Work required:
Find every line below with the string "Read" and pick it out.
━━━━━ Information ━━━━━
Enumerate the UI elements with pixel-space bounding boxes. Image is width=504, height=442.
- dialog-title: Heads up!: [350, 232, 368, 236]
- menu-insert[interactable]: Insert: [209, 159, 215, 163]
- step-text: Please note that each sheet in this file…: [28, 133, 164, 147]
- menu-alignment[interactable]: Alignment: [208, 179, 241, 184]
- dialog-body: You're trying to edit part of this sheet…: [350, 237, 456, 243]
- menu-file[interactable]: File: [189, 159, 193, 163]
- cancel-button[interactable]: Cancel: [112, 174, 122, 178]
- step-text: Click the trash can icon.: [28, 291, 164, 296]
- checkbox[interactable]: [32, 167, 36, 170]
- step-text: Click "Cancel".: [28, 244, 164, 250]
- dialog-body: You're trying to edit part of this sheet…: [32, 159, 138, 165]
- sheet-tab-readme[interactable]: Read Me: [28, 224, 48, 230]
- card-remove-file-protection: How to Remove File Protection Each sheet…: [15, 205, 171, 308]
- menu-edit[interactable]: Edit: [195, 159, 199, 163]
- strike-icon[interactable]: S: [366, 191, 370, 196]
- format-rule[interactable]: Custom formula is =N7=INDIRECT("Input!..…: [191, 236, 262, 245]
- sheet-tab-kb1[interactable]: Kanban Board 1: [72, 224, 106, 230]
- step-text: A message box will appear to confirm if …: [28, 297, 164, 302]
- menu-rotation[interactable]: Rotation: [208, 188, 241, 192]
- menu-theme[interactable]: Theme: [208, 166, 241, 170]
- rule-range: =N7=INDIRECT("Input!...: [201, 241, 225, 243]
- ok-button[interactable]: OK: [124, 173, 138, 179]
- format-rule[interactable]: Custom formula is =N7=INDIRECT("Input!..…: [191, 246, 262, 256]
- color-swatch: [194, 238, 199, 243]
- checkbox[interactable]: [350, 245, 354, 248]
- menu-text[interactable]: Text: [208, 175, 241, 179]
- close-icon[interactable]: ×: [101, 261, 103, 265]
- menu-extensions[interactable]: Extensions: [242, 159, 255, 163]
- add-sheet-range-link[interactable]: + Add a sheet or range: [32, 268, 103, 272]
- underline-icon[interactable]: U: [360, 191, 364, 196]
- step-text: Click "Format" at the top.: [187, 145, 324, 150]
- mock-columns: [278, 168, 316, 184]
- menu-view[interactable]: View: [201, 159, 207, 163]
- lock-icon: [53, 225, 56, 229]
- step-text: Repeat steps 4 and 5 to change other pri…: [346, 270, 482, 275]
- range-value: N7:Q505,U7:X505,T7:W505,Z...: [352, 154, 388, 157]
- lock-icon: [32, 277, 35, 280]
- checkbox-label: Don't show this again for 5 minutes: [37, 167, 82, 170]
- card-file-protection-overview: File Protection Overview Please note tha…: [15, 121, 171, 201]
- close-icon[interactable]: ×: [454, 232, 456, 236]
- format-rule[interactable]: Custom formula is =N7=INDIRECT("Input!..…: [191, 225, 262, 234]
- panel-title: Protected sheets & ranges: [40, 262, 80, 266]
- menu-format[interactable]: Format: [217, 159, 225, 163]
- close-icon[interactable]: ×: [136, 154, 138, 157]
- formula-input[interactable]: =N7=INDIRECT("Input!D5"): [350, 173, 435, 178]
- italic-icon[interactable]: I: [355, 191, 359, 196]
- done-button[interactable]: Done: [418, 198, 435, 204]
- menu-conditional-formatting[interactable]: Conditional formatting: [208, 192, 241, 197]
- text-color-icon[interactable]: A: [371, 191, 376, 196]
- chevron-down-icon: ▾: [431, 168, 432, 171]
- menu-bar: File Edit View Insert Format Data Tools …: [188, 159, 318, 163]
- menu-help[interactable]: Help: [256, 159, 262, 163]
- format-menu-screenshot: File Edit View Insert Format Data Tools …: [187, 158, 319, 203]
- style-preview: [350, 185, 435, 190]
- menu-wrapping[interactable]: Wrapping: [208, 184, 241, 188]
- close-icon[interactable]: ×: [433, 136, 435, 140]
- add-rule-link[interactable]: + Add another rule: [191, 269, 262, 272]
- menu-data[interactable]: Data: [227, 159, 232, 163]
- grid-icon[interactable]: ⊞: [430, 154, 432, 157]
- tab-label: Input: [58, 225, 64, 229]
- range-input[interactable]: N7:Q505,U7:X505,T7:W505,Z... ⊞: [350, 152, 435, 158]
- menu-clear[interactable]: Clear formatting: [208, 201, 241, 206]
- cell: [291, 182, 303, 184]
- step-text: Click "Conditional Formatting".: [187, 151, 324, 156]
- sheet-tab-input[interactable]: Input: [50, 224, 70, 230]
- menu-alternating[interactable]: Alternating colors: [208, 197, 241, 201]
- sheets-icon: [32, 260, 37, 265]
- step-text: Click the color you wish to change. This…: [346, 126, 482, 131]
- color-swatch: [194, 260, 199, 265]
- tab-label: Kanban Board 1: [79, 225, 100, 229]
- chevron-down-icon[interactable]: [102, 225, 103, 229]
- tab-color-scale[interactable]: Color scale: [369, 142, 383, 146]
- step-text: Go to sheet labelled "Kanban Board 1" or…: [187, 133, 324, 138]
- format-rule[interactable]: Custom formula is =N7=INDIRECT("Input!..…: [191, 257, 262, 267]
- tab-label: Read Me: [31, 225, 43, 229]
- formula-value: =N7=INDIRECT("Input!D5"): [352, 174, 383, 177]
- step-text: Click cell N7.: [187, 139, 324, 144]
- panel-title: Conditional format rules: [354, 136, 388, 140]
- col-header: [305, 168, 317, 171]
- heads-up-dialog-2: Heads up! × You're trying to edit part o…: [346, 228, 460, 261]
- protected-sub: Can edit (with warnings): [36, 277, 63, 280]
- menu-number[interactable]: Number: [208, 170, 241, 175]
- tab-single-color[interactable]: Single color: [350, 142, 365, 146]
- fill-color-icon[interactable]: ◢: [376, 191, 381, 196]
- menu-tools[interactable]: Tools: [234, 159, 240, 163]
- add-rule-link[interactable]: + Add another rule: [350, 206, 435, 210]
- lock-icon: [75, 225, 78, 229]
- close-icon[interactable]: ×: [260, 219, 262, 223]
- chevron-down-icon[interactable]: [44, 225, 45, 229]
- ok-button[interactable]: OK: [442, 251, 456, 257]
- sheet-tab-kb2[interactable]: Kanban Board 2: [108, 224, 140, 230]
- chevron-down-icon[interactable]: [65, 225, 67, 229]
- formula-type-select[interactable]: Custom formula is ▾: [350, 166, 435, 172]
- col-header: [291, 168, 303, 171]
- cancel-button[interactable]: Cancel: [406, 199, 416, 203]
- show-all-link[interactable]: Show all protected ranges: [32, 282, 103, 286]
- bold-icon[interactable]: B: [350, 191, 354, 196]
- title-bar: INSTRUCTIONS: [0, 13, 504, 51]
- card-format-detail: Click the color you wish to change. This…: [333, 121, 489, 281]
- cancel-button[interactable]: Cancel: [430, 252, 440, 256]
━━━━━
Output of the exercise:
- sheet-tab-readme[interactable]: Read Me: [28, 224, 48, 230]
- tab-label: Read Me: [31, 225, 43, 229]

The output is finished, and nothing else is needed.